• [What you need to do] Among the entries below, find how many lines carry the word "said" and state only that figure.

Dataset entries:
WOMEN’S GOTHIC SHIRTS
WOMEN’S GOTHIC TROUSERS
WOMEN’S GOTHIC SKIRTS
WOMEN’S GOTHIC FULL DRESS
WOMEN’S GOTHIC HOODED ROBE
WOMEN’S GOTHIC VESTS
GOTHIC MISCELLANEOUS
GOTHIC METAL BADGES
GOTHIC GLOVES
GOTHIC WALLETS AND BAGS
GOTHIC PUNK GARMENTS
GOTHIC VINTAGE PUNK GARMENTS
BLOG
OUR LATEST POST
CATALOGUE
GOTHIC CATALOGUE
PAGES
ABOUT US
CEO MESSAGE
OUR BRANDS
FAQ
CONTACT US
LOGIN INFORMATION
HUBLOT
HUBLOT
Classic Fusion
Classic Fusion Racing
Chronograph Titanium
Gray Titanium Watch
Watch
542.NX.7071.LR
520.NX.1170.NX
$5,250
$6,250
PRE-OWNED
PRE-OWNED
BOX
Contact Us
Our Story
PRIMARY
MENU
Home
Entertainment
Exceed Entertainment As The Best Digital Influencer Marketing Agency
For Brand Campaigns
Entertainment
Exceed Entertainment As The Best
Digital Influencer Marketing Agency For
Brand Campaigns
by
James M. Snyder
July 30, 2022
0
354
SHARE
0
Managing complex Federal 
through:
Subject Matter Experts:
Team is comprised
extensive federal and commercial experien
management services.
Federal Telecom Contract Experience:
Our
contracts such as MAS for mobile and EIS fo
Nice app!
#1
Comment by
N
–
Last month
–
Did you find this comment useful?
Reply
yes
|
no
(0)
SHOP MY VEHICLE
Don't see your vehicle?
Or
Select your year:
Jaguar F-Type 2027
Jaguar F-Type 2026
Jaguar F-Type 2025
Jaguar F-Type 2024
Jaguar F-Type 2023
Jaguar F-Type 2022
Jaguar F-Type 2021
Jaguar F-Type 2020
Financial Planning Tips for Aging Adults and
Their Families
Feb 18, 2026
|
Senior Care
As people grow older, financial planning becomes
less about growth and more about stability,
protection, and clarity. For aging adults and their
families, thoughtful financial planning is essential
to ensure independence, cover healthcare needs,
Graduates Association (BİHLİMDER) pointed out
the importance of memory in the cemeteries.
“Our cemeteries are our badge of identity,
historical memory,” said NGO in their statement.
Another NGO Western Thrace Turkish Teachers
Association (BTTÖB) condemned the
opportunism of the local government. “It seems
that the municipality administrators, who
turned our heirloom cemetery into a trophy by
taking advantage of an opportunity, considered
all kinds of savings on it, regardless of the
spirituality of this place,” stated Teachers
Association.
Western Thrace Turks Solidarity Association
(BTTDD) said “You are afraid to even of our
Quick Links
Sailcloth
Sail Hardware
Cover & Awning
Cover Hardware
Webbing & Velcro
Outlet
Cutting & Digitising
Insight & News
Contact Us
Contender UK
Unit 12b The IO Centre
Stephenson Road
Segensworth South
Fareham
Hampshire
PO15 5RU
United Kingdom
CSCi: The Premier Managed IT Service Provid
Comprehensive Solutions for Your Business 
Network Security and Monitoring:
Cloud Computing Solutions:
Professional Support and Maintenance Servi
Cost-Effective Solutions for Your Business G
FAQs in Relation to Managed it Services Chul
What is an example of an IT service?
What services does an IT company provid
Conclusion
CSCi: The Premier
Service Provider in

• [Solution to the problem] 2